Keep each line of the material that includes "bounding", and leave out the rest.

+ + + + +

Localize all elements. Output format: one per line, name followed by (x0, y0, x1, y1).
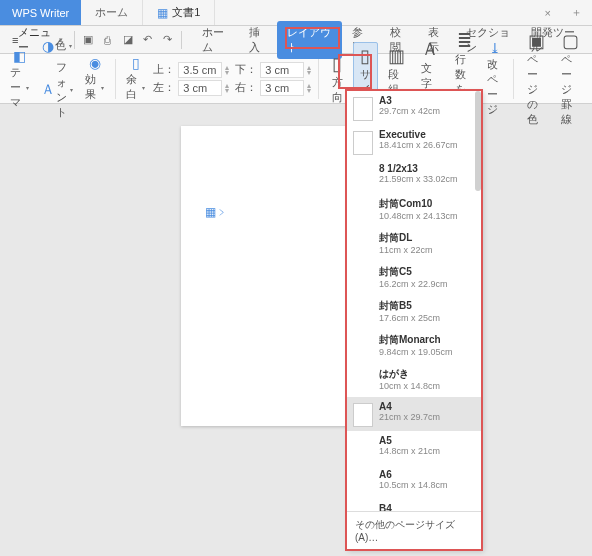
effect-icon: ◉ (89, 55, 101, 71)
columns-icon: ▥ (388, 45, 405, 67)
margin-left-input[interactable]: 3 cm (178, 80, 222, 96)
page-border-button[interactable]: ▢ページ罫線 (555, 28, 586, 129)
size-dimensions: 18.41cm x 26.67cm (379, 140, 458, 150)
document-icon: ▦ (157, 6, 168, 20)
size-list: A329.7cm x 42cmExecutive18.41cm x 26.67c… (347, 91, 481, 511)
separator (181, 31, 182, 49)
page-marker-icon: ▦﹥ (205, 204, 228, 221)
text-direction-icon: Ａ (421, 37, 439, 61)
size-dimensions: 17.6cm x 25cm (379, 313, 440, 323)
size-name: Executive (379, 129, 458, 140)
size-dimensions: 21cm x 29.7cm (379, 412, 440, 422)
app-name: WPS Writer (0, 0, 81, 25)
page-break-button[interactable]: ⤓改ページ (483, 38, 506, 119)
print-icon[interactable]: ⎙ (100, 32, 116, 48)
size-option-executive[interactable]: Executive18.41cm x 26.67cm (347, 125, 481, 159)
preview-icon[interactable]: ◪ (120, 32, 136, 48)
palette-icon: ◑ (42, 38, 54, 54)
size-name: はがき (379, 367, 440, 381)
size-name: 封筒DL (379, 231, 433, 245)
margin-right-input[interactable]: 3 cm (260, 80, 304, 96)
size-name: 封筒Monarch (379, 333, 453, 347)
font-icon: Ａ (41, 81, 55, 99)
size-option-a5[interactable]: A514.8cm x 21cm (347, 431, 481, 465)
size-dimensions: 10.48cm x 24.13cm (379, 211, 458, 221)
effect-button[interactable]: ◉ 効果▾ (81, 53, 108, 104)
size-dimensions: 21.59cm x 33.02cm (379, 174, 458, 184)
size-name: A4 (379, 401, 440, 412)
size-dimensions: 10.5cm x 14.8cm (379, 480, 448, 490)
size-name: 封筒C5 (379, 265, 448, 279)
size-dimensions: 14.8cm x 21cm (379, 446, 440, 456)
redo-icon[interactable]: ↷ (160, 32, 176, 48)
size-option-a3[interactable]: A329.7cm x 42cm (347, 91, 481, 125)
font-button[interactable]: Ａフォント▾ (37, 58, 77, 122)
size-name: B4 (379, 503, 448, 511)
size-dimensions: 11cm x 22cm (379, 245, 433, 255)
quick-access-toolbar: ▣ ⎙ ◪ ↶ ↷ (80, 32, 176, 48)
page-color-button[interactable]: ▣ページの色 (521, 28, 552, 129)
page-thumb-icon (353, 97, 373, 121)
document-title: 文書1 (172, 5, 200, 20)
size-dimensions: 16.2cm x 22.9cm (379, 279, 448, 289)
line-numbers-icon: ≣ (457, 30, 472, 52)
ribbon: ◧ テーマ▾ ◑色▾ Ａフォント▾ ◉ 効果▾ ▯ 余白▾ 上：3.5 cm▴▾… (0, 54, 592, 104)
size-dimensions: 9.84cm x 19.05cm (379, 347, 453, 357)
margin-top-input[interactable]: 3.5 cm (178, 62, 222, 78)
size-option-b5[interactable]: 封筒B517.6cm x 25cm (347, 295, 481, 329)
size-dimensions: 10cm x 14.8cm (379, 381, 440, 391)
size-option-com10[interactable]: 封筒Com1010.48cm x 24.13cm (347, 193, 481, 227)
tab-insert[interactable]: 挿入 (239, 21, 277, 59)
size-name: A3 (379, 95, 440, 106)
orientation-icon: ▯ (332, 53, 342, 75)
size-option-a6[interactable]: A610.5cm x 14.8cm (347, 465, 481, 499)
theme-button[interactable]: ◧ テーマ▾ (6, 46, 33, 112)
color-button[interactable]: ◑色▾ (37, 36, 77, 56)
size-icon: ▯ (360, 45, 370, 67)
size-option-[interactable]: はがき10cm x 14.8cm (347, 363, 481, 397)
theme-icon: ◧ (13, 48, 26, 64)
page-thumb-icon (353, 403, 373, 427)
margin-inputs: 上：3.5 cm▴▾ 下：3 cm▴▾ 左：3 cm▴▾ 右：3 cm▴▾ (153, 62, 311, 96)
size-option-a4[interactable]: A421cm x 29.7cm (347, 397, 481, 431)
size-name: A5 (379, 435, 440, 446)
size-dropdown-menu: A329.7cm x 42cmExecutive18.41cm x 26.67c… (346, 90, 482, 550)
page-border-icon: ▢ (562, 30, 579, 52)
size-name: 封筒Com10 (379, 197, 458, 211)
tab-home[interactable]: ホーム (192, 21, 239, 59)
size-dimensions: 29.7cm x 42cm (379, 106, 440, 116)
size-option-c5[interactable]: 封筒C516.2cm x 22.9cm (347, 261, 481, 295)
scrollbar-thumb[interactable] (475, 91, 481, 191)
page-color-icon: ▣ (528, 30, 545, 52)
title-tab-home[interactable]: ホーム (81, 0, 143, 25)
page-break-icon: ⤓ (489, 40, 501, 56)
undo-icon[interactable]: ↶ (140, 32, 156, 48)
size-name: 封筒B5 (379, 299, 440, 313)
size-option-monarch[interactable]: 封筒Monarch9.84cm x 19.05cm (347, 329, 481, 363)
more-page-sizes[interactable]: その他のページサイズ(A)… (347, 511, 481, 549)
size-option-812x13[interactable]: 8 1/2x1321.59cm x 33.02cm (347, 159, 481, 193)
size-option-dl[interactable]: 封筒DL11cm x 22cm (347, 227, 481, 261)
save-icon[interactable]: ▣ (80, 32, 96, 48)
margins-button[interactable]: ▯ 余白▾ (122, 53, 149, 104)
page-thumb-icon (353, 131, 373, 155)
margins-icon: ▯ (132, 55, 140, 71)
size-name: 8 1/2x13 (379, 163, 458, 174)
size-option-b4[interactable]: B425.7cm x 36.4cm (347, 499, 481, 511)
margin-bottom-input[interactable]: 3 cm (260, 62, 304, 78)
size-name: A6 (379, 469, 448, 480)
document-area: ▦﹥ (0, 104, 592, 556)
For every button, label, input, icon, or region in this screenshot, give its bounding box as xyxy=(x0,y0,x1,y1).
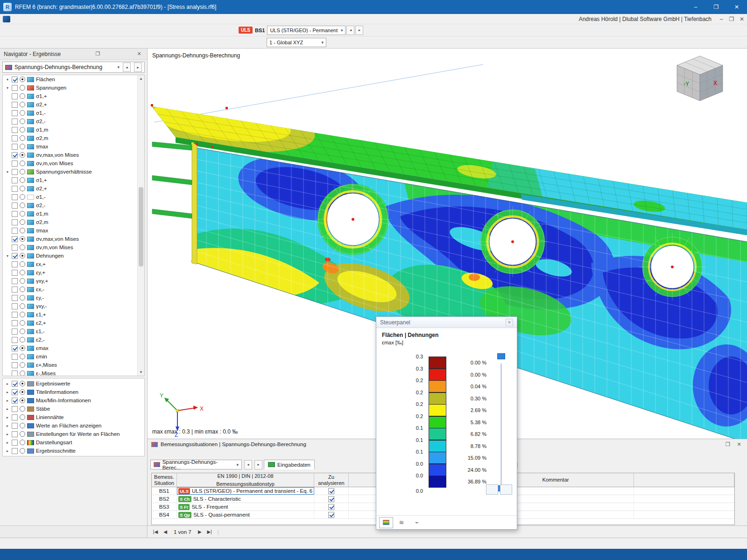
expand-chevron-icon[interactable]: ▸ xyxy=(5,407,10,411)
tree-radio[interactable] xyxy=(20,194,25,200)
tree-radio[interactable] xyxy=(20,337,25,343)
display-option-item[interactable]: ▸ Ergebniswerte xyxy=(3,379,144,388)
tree-item[interactable]: σv,m,von Mises xyxy=(3,243,137,252)
tree-item[interactable]: εmin xyxy=(3,352,137,361)
option-radio[interactable] xyxy=(20,398,25,403)
analyze-checkbox[interactable] xyxy=(328,488,334,494)
table-menu-item[interactable] xyxy=(183,453,191,455)
tree-checkbox[interactable] xyxy=(12,303,18,309)
option-checkbox[interactable] xyxy=(12,414,18,420)
tree-radio[interactable] xyxy=(20,312,25,317)
situation-type-cell[interactable]: S Ch SLS - Characteristic xyxy=(177,495,314,503)
tree-checkbox[interactable] xyxy=(12,211,18,217)
control-panel-titlebar[interactable]: Steuerpanel ✕ xyxy=(376,317,517,328)
tree-checkbox[interactable] xyxy=(12,127,18,133)
pin-panel-icon[interactable]: ❐ xyxy=(724,441,732,448)
tree-radio[interactable] xyxy=(20,135,25,141)
menu-item[interactable] xyxy=(35,18,42,20)
table-menu-item[interactable] xyxy=(149,453,158,455)
scale-tab[interactable]: ≋ xyxy=(395,517,409,528)
option-radio[interactable] xyxy=(20,431,25,437)
tree-radio[interactable] xyxy=(20,236,25,242)
menu-item[interactable] xyxy=(57,18,64,20)
tree-item[interactable]: ε2,- xyxy=(3,336,137,344)
next-category-button[interactable]: ▸ xyxy=(134,63,142,72)
table-menu-item[interactable] xyxy=(158,453,166,455)
tree-radio[interactable] xyxy=(20,211,25,217)
tree-radio[interactable] xyxy=(20,261,25,267)
tree-item[interactable]: εy,+ xyxy=(3,268,137,277)
analyze-checkbox[interactable] xyxy=(328,496,334,502)
tree-item[interactable]: σ2,+ xyxy=(3,100,137,109)
tree-checkbox[interactable] xyxy=(12,102,18,108)
tree-item[interactable]: εmax xyxy=(3,344,137,352)
tree-checkbox[interactable] xyxy=(12,261,18,267)
situation-type-cell[interactable]: ULS ULS (STR/GEO) - Permanent and transi… xyxy=(177,487,314,495)
tree-checkbox[interactable] xyxy=(12,295,18,301)
last-page-button[interactable]: ▶| xyxy=(205,529,214,534)
tree-checkbox[interactable] xyxy=(12,161,18,167)
tree-checkbox[interactable] xyxy=(12,177,18,183)
tree-checkbox[interactable] xyxy=(12,236,18,242)
tree-item[interactable]: σ2,+ xyxy=(3,184,137,193)
tree-item[interactable]: ε2,+ xyxy=(3,319,137,327)
load-combination-select[interactable]: ULS (STR/GEO) - Permanent ... ▾ xyxy=(267,26,345,35)
snap-toggle[interactable] xyxy=(363,542,372,545)
tree-checkbox[interactable] xyxy=(12,194,18,200)
tree-radio[interactable] xyxy=(20,77,25,82)
menu-item[interactable] xyxy=(64,18,72,20)
expand-chevron-icon[interactable]: ▸ xyxy=(5,382,10,386)
next-table-button[interactable]: ▸ xyxy=(254,460,262,469)
option-radio[interactable] xyxy=(20,414,25,420)
tree-radio[interactable] xyxy=(20,354,25,359)
expand-chevron-icon[interactable]: ▸ xyxy=(5,449,10,453)
display-option-item[interactable]: ▸ Liniennähte xyxy=(3,413,144,421)
tree-item[interactable]: ε-,Mises xyxy=(3,369,137,376)
option-checkbox[interactable] xyxy=(12,448,18,454)
display-option-item[interactable]: ▸ Titelinformationen xyxy=(3,388,144,396)
option-radio[interactable] xyxy=(20,389,25,395)
tree-checkbox[interactable] xyxy=(12,119,18,125)
tree-checkbox[interactable] xyxy=(12,169,18,175)
tree-item[interactable]: σ2,m xyxy=(3,218,137,226)
tree-scrollbar[interactable]: ▲ ▼ xyxy=(137,75,144,376)
analyze-checkbox[interactable] xyxy=(328,512,334,518)
navigation-cube[interactable]: -Y X xyxy=(677,56,723,101)
display-option-item[interactable]: ▸ Ergebnisschnitte xyxy=(3,447,144,455)
tree-checkbox[interactable] xyxy=(12,219,18,225)
expand-chevron-icon[interactable]: ▾ xyxy=(5,86,10,90)
tree-radio[interactable] xyxy=(20,169,25,175)
option-checkbox[interactable] xyxy=(12,440,18,446)
tree-checkbox[interactable] xyxy=(12,186,18,192)
tree-checkbox[interactable] xyxy=(12,320,18,326)
tree-radio[interactable] xyxy=(20,127,25,133)
expand-chevron-icon[interactable]: ▸ xyxy=(5,441,10,445)
tree-item[interactable]: σ1,m xyxy=(3,126,137,134)
tree-radio[interactable] xyxy=(20,161,25,166)
mdi-close-button[interactable]: ✕ xyxy=(737,16,747,22)
menu-item[interactable] xyxy=(49,18,57,20)
option-radio[interactable] xyxy=(20,448,25,454)
expand-chevron-icon[interactable]: ▾ xyxy=(5,170,10,174)
tree-radio[interactable] xyxy=(20,110,25,116)
tree-item[interactable]: εy,- xyxy=(3,294,137,302)
next-page-button[interactable]: ▶ xyxy=(196,529,204,534)
control-panel-close-button[interactable]: ✕ xyxy=(506,319,513,326)
tree-item[interactable]: σ2,- xyxy=(3,117,137,126)
tree-radio[interactable] xyxy=(20,345,25,351)
mdi-restore-button[interactable]: ❐ xyxy=(726,16,737,22)
snap-toggle[interactable] xyxy=(342,542,352,545)
expand-chevron-icon[interactable]: ▾ xyxy=(5,254,10,258)
result-category-select[interactable]: Spannungs-Dehnungs-Berechnung ▾ ◂ ▸ xyxy=(2,62,145,73)
tree-radio[interactable] xyxy=(20,203,25,208)
display-option-item[interactable]: ▸ Werte an Flächen anzeigen xyxy=(3,421,144,430)
mdi-minimize-button[interactable]: – xyxy=(716,16,726,22)
expand-chevron-icon[interactable]: ▸ xyxy=(5,415,10,420)
menu-item[interactable] xyxy=(20,18,27,20)
option-checkbox[interactable] xyxy=(12,389,18,395)
snap-toggle[interactable] xyxy=(332,542,341,545)
tree-radio[interactable] xyxy=(20,253,25,259)
tree-item[interactable]: γxy,+ xyxy=(3,277,137,285)
input-data-tab[interactable]: Eingabedaten xyxy=(264,460,315,469)
option-checkbox[interactable] xyxy=(12,423,18,429)
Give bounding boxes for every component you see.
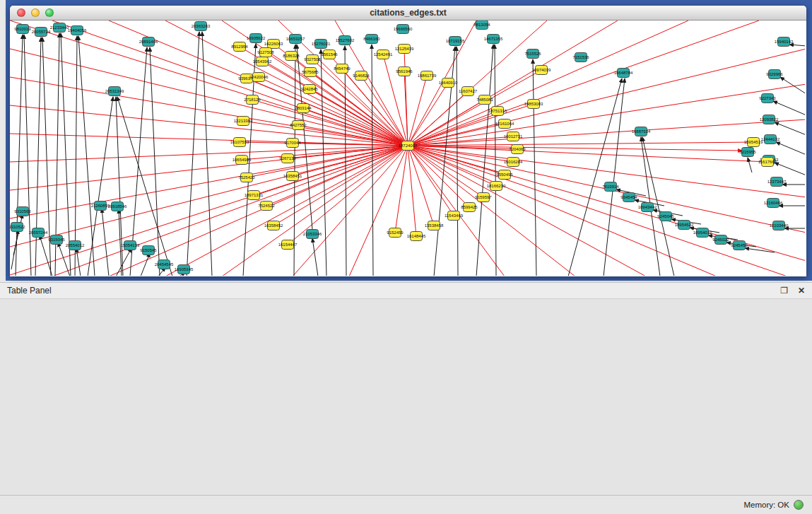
cited-node[interactable]: 9159597 [475,193,492,202]
cited-node[interactable]: 12125439 [395,45,414,54]
svg-text:9345454: 9345454 [620,195,637,199]
cited-node[interactable]: 16640910 [439,78,458,88]
network-node[interactable]: 20531349 [105,87,124,96]
cited-node[interactable]: 9146824 [353,71,370,81]
cited-node[interactable]: 18751315 [488,107,507,116]
close-window-icon[interactable] [17,8,25,17]
cited-node[interactable]: 9242845 [301,85,318,94]
svg-text:15527602: 15527602 [336,38,355,42]
cited-node[interactable]: 7485083 [476,95,493,105]
network-node[interactable]: 7515526 [524,49,541,59]
close-panel-icon[interactable]: ✕ [798,286,805,296]
cited-node[interactable]: 14853083 [524,100,543,109]
network-node[interactable]: 20918546 [108,202,127,211]
network-node[interactable]: 9329966 [766,70,783,79]
network-node[interactable]: 20454545 [155,260,174,269]
cited-node[interactable]: 10543962 [253,57,272,66]
network-node[interactable]: 9345454 [620,193,637,202]
cited-node[interactable]: 7525420 [238,173,255,182]
cited-node[interactable]: 12213383 [234,117,253,126]
cited-node[interactable]: 19861739 [418,71,437,81]
network-window-titlebar[interactable]: citations_edges.txt [10,6,806,21]
cited-node[interactable]: 5675685 [302,68,319,77]
cited-node[interactable]: 16148445 [407,232,426,241]
cited-node[interactable]: 9327508 [304,55,321,64]
network-node[interactable]: 21053346 [303,230,322,239]
cited-node[interactable]: 9152459 [387,228,404,238]
network-node[interactable]: 8466160 [363,35,380,44]
network-window[interactable]: citations_edges.txt 98100192005572421233… [10,6,806,276]
network-node[interactable]: 12103440 [770,221,789,230]
network-node[interactable]: 8813054 [473,21,490,30]
cited-node[interactable]: 16358452 [264,221,283,230]
network-node[interactable]: 20557244 [29,228,48,238]
cited-node[interactable]: 9561546 [321,50,338,59]
cited-node[interactable]: 10974039 [532,66,551,75]
cited-node[interactable]: 16012731 [504,132,523,141]
network-node[interactable]: 12373447 [767,177,787,187]
cited-node[interactable]: 8454749 [334,64,351,74]
svg-text:7525420: 7525420 [238,175,255,180]
network-node[interactable]: 9810019 [14,25,31,34]
network-node[interactable]: 21233440 [50,23,69,33]
network-node[interactable]: 15527602 [336,36,355,45]
network-node[interactable]: 16887934 [632,127,651,136]
network-node[interactable]: 16905345 [175,265,194,274]
network-node[interactable]: 20554012 [66,241,85,250]
svg-text:18971331: 18971331 [245,193,264,197]
cited-node[interactable]: 13538458 [425,221,444,230]
cited-node[interactable]: 8186328 [283,52,300,61]
cited-node[interactable]: 14226063 [264,40,283,49]
network-node[interactable]: 9245045 [657,212,674,221]
network-node[interactable]: 10719155 [446,37,465,46]
cited-node[interactable]: 9550495 [496,170,513,180]
network-node[interactable]: 15054133 [121,241,140,250]
svg-text:9245045: 9245045 [657,214,674,218]
cited-node[interactable]: 9561946 [396,67,413,76]
zoom-window-icon[interactable] [45,8,54,17]
cited-node[interactable]: 9127508 [257,48,274,57]
memory-status-icon[interactable] [794,500,804,510]
svg-text:13538458: 13538458 [425,223,444,228]
minimize-window-icon[interactable] [31,8,40,17]
cited-node[interactable]: 16154447 [278,240,298,250]
citation-network-graph[interactable]: 9810019200557242123344019404056205313492… [10,21,805,276]
cited-node[interactable]: 2803144 [295,104,312,113]
cited-node[interactable]: 10654985 [233,156,252,165]
network-node[interactable]: 15276021 [312,40,331,49]
network-node[interactable]: 20055724 [32,28,51,37]
cited-node[interactable]: 7524522 [258,201,275,211]
cited-node[interactable]: 7204069 [509,145,526,154]
cited-node[interactable]: 11607427 [459,87,478,96]
cited-node[interactable]: 9267130 [279,154,296,163]
network-node[interactable]: 9245450 [731,241,748,250]
network-node[interactable]: 9245022 [712,235,729,245]
cited-node[interactable]: 11543469 [445,211,464,221]
cited-node[interactable]: 16107553 [230,138,249,147]
svg-text:12444132: 12444132 [761,137,780,141]
cited-node[interactable]: 9170044 [284,139,301,148]
network-node[interactable]: 20891406 [139,37,158,47]
network-node[interactable]: 9310522 [10,223,25,232]
network-canvas[interactable]: 9810019200557242123344019404056205313492… [10,21,806,276]
cited-node[interactable]: 8599425 [461,203,478,212]
network-node[interactable]: 9150545 [140,246,157,255]
network-node[interactable]: 14671355 [484,35,503,44]
network-node[interactable]: 12160466 [764,199,783,208]
cited-node[interactable]: 2718126 [244,95,261,105]
network-node[interactable]: 9310563 [14,207,31,216]
float-panel-icon[interactable]: ❐ [780,286,788,296]
network-node[interactable]: 16905622 [247,34,266,43]
network-node[interactable]: 19666560 [394,25,413,34]
network-node[interactable]: 7619914 [602,182,619,192]
network-node[interactable]: 9315045 [48,235,65,245]
network-node[interactable]: 20363263 [192,22,211,31]
network-node[interactable]: 8215955 [739,148,756,157]
cited-node[interactable]: 8427552 [290,121,307,130]
network-node[interactable]: 7151536 [572,53,589,62]
network-node[interactable]: 16648784 [614,69,633,78]
network-node[interactable]: 9227343 [759,94,776,103]
network-node[interactable]: 10653257 [286,35,305,44]
cited-node[interactable]: 12542491 [374,50,393,59]
cited-node[interactable]: 8912954 [231,42,248,52]
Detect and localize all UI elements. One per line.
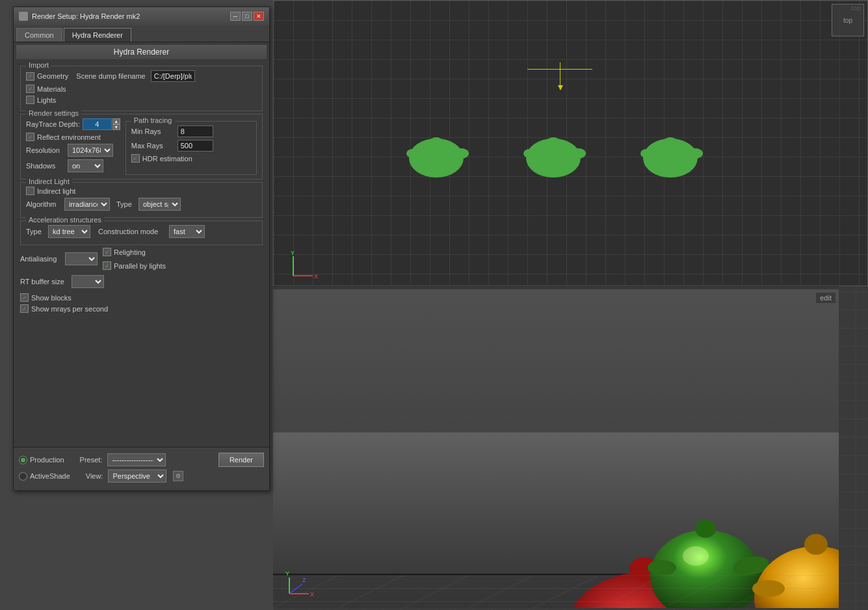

+ + + + +

Answer to this exercise:
For every button, label, input, icon, or region in this screenshot, give its bounding box as xyxy=(x0,y0,x1,y1).
Give bounding boxes for every component you see.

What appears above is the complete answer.